I have two incompatible beliefs. One is that we should make remarkable games. Another is we should just do it: write some code, lay out some assets, make some game, whether we feel we have a remarkable idea or not. Because perfectionism is an unhappiness habit. Because if we wait for that one perfect idea we might never make anything.
They're not that incompatible, actually. We can make a lot of games that we think aren't-that-remarkable, and maybe that's our insecurity talking. Maybe they're more remarkable than we think. They didn't expect Canabalt to be as huge as it was. Sage LaTorra just commented that he didn't think Dungeon World was particularly remarkable, but it is, in a variety of ways.
So how do we know? If our game is unremarkable or we're just being insecure?
If you're working on a game, you can get an idea how remarkable it is by sharing early. Post a youtube video. What percentage of likes do you get? How many views? You can compare that to other games. Put a link on reddit. How high does it get voted up? How much do you get retweeted on twitter? Etcetera. Far from an exact science. But it gives you an idea. Some say it's dangerous to show crap early, because people will think and say negative things about your game, but the real problem there is just that it hurts our feelings. It's not necessarily going to hurt our success down the road, and may even help as we fix and address those issues that they complain about.
And supposing our game is not that remarkable yet. Almost nobody Likes. Nobody comments. What do we do then?
Well, we could abandon it and start over. Try another idea. Shoot our baby in the crib. That's probably the right choice - stop trying to polish the turd, stop throwing good resources after bad. We've learned a lot and hopefully enjoyed the process and we'll probably just have to accept that's all we're getting out of it, this time.
Or we could keep working on it, trying to make it remarkable.
Nobody can help us with that decision - even if we write a long list of pros and cons, assigning point values at each one, we're still going by our gut at some level.
One thing we shouldn't do is keep shilling our unremarkable game. Let's not bother the press and our friends anymore until we've made some kind of significant improvement.
So here's my question: can you make an unremarkable game remarkable? How would you do it? And let's hear stories about games that were or seemed unremarkable at first but turned a corner.
*English is not my mother tongue, so please excuse me =)

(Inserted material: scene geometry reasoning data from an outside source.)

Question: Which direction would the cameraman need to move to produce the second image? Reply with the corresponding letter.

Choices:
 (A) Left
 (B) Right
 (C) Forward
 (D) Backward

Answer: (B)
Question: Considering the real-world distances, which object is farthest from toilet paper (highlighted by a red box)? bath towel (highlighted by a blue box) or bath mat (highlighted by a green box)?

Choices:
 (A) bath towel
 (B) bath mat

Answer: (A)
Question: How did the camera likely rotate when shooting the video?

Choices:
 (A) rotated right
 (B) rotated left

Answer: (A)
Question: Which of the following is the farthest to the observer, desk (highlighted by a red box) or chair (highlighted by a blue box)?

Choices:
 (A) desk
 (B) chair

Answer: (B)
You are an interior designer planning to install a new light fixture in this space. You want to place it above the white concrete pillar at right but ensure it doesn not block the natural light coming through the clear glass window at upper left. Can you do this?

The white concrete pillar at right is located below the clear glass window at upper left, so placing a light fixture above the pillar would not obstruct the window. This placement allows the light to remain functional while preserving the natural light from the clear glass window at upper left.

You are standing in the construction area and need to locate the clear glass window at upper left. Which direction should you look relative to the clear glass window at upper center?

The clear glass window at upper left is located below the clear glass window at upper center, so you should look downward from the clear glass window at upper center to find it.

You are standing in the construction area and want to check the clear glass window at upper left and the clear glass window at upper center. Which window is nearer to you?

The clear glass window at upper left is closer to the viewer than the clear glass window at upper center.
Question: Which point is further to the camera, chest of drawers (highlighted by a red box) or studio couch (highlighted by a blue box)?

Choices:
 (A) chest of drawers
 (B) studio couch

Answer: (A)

2 years ago, when we still under developing a multiplayer game, We're too scare to show our game early, scare it will affect our road to success, so we wait ... we continue develop for almost 8 months and release it. Needless to say, it fail miserably, players keep telling us, it need bots to keep the game entertain. The mistake was so obvious, we surprise we didn't notice it sooner. On the other hands, lot of players love the art/theme while our artist actually not that satisfied about it.

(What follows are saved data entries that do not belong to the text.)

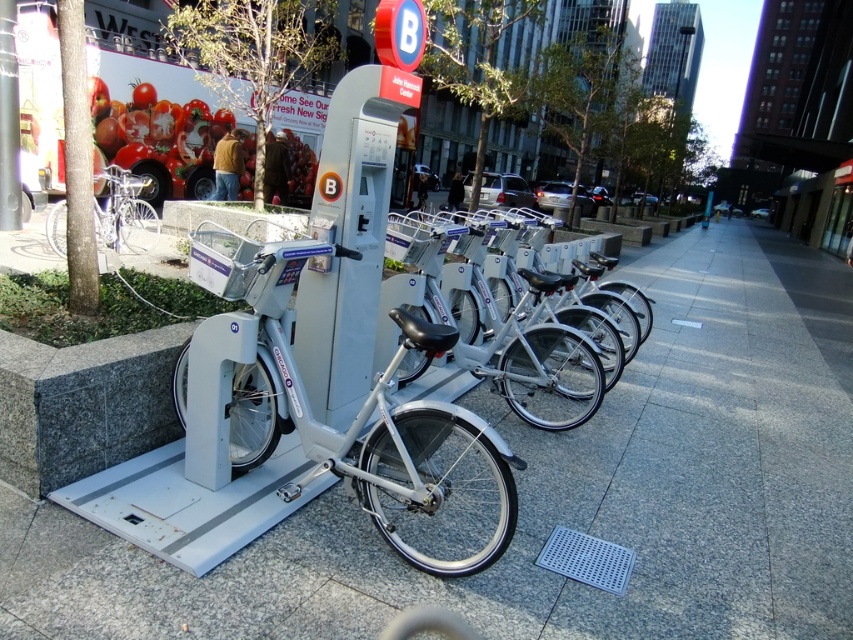 Question: Which point is farther to the camera?

Choices:
 (A) (759, 586)
 (B) (100, 224)

Answer: (B)

Question: Among these points, which one is nearest to the camera?

Choices:
 (A) (49, 221)
 (B) (686, 240)

Answer: (A)

Question: Is silver metallic pavement at center further to the viewer compared to silver metallic bicycle at left?

Choices:
 (A) no
 (B) yes

Answer: (A)

Question: Can you confirm if silver metallic pavement at center is positioned to the left of silver metallic bicycle at left?

Choices:
 (A) no
 (B) yes

Answer: (A)

Question: Which point appears farthest from the camera in this image?

Choices:
 (A) (712, 384)
 (B) (131, 237)

Answer: (B)

Question: Does silver metallic pavement at center appear over silver metallic bicycle at left?

Choices:
 (A) no
 (B) yes

Answer: (A) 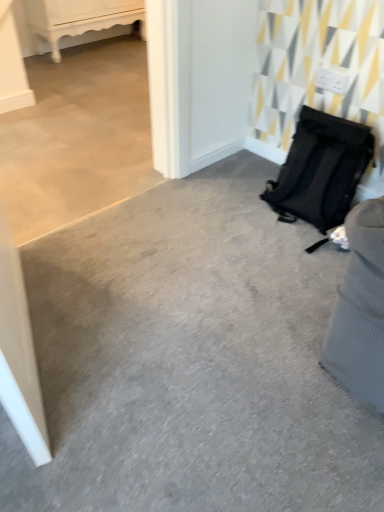 Question: Can you confirm if matte black backpack at right is taller than black fabric backpack at right?

Choices:
 (A) yes
 (B) no

Answer: (A)

Question: Could you tell me if matte black backpack at right is turned towards black fabric backpack at right?

Choices:
 (A) no
 (B) yes

Answer: (B)

Question: From a real-world perspective, is matte black backpack at right on top of black fabric backpack at right?

Choices:
 (A) yes
 (B) no

Answer: (A)

Question: Does matte black backpack at right have a lesser width compared to black fabric backpack at right?

Choices:
 (A) yes
 (B) no

Answer: (A)

Question: Can you confirm if matte black backpack at right is bigger than black fabric backpack at right?

Choices:
 (A) yes
 (B) no

Answer: (B)

Question: Does matte black backpack at right appear on the left side of black fabric backpack at right?

Choices:
 (A) no
 (B) yes

Answer: (A)

Question: Can you confirm if matte black backpack at right is wider than white glossy cabinet at upper left?

Choices:
 (A) yes
 (B) no

Answer: (A)

Question: From a real-world perspective, is matte black backpack at right on white glossy cabinet at upper left?

Choices:
 (A) yes
 (B) no

Answer: (B)

Question: Considering the relative sizes of matte black backpack at right and white glossy cabinet at upper left in the image provided, is matte black backpack at right taller than white glossy cabinet at upper left?

Choices:
 (A) yes
 (B) no

Answer: (B)

Question: Considering the relative sizes of matte black backpack at right and white glossy cabinet at upper left in the image provided, is matte black backpack at right smaller than white glossy cabinet at upper left?

Choices:
 (A) no
 (B) yes

Answer: (B)

Question: Does matte black backpack at right have a lesser height compared to white glossy cabinet at upper left?

Choices:
 (A) no
 (B) yes

Answer: (B)

Question: Can we say matte black backpack at right lies outside white glossy cabinet at upper left?

Choices:
 (A) yes
 (B) no

Answer: (A)

Question: Can you confirm if white glossy cabinet at upper left is taller than black fabric backpack at right?

Choices:
 (A) yes
 (B) no

Answer: (A) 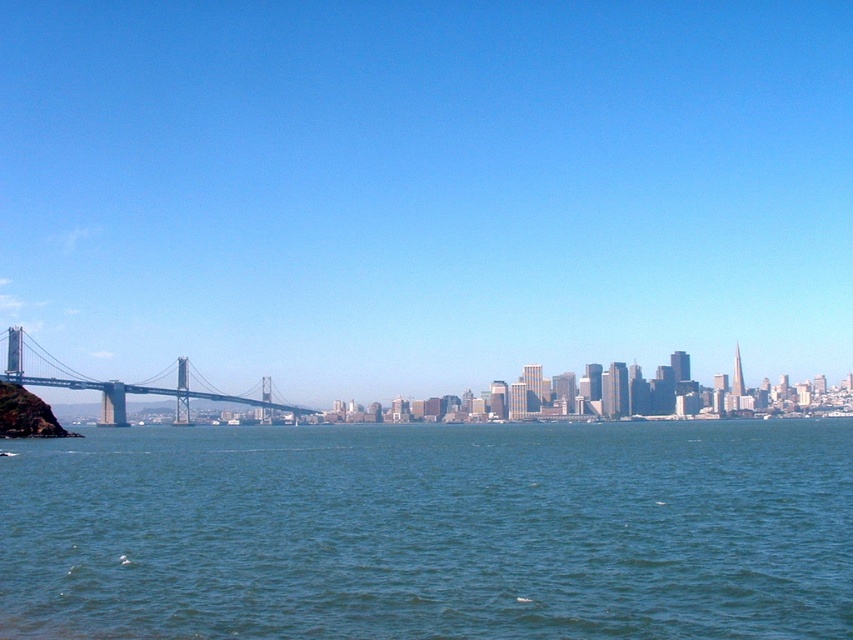 Is green water at lower center in front of metallic gray bridge at left?

Yes.

Locate an element on the screen. The height and width of the screenshot is (640, 853). green water at lower center is located at coordinates (431, 531).

From the picture: Does transparent glass bridge at center appear under metallic gray bridge at left?

No.

This screenshot has width=853, height=640. In order to click on transparent glass bridge at center in this screenshot , I will do 426,188.

Identify the location of transparent glass bridge at center. (426, 188).

Measure the distance between transparent glass bridge at center and green water at lower center.

transparent glass bridge at center is 294.30 meters from green water at lower center.

Between transparent glass bridge at center and green water at lower center, which one appears on the right side from the viewer's perspective?

green water at lower center is more to the right.

What do you see at coordinates (426, 188) in the screenshot?
I see `transparent glass bridge at center` at bounding box center [426, 188].

I want to click on transparent glass bridge at center, so click(x=426, y=188). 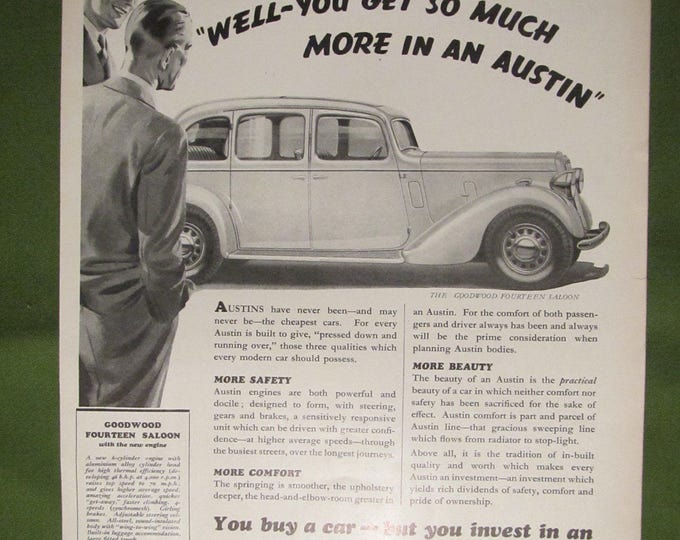 The height and width of the screenshot is (540, 680). Find the location of `door`. door is located at coordinates (275, 206), (336, 232). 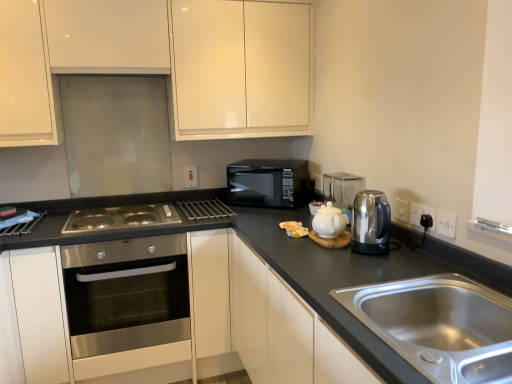 Locate an element on the screen. free spot above polished stainless steel cooktop at lower left (from a real-world perspective) is located at coordinates (126, 219). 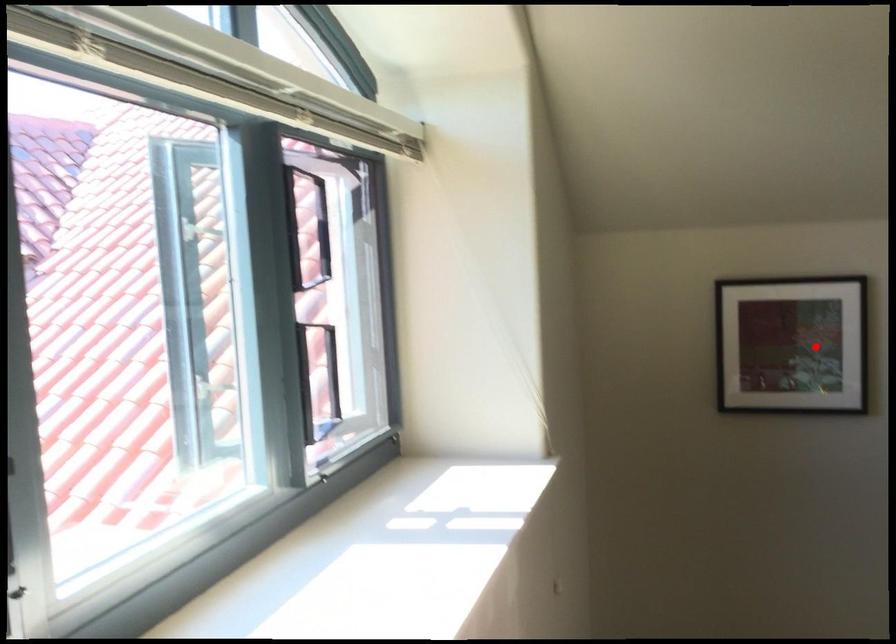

We learned our lesson in a painful way. If only time can be reverse, we will show our game much more earlier to the players and patch it based on players comment/feedback.
To answer your question : can you make an unremarkable game remarkable? To me, it is all about game design and how to re-use the mechanic creatively.
Posted by: TwisterK | January 06, 2013 at 06:33 PM
I've made several unlisted youtube videos just for perspective and fun, and recently decided to start making them public. I was pretty reluctant, but finally thought "who do I think I am, trying to protect my non-existent reputation?"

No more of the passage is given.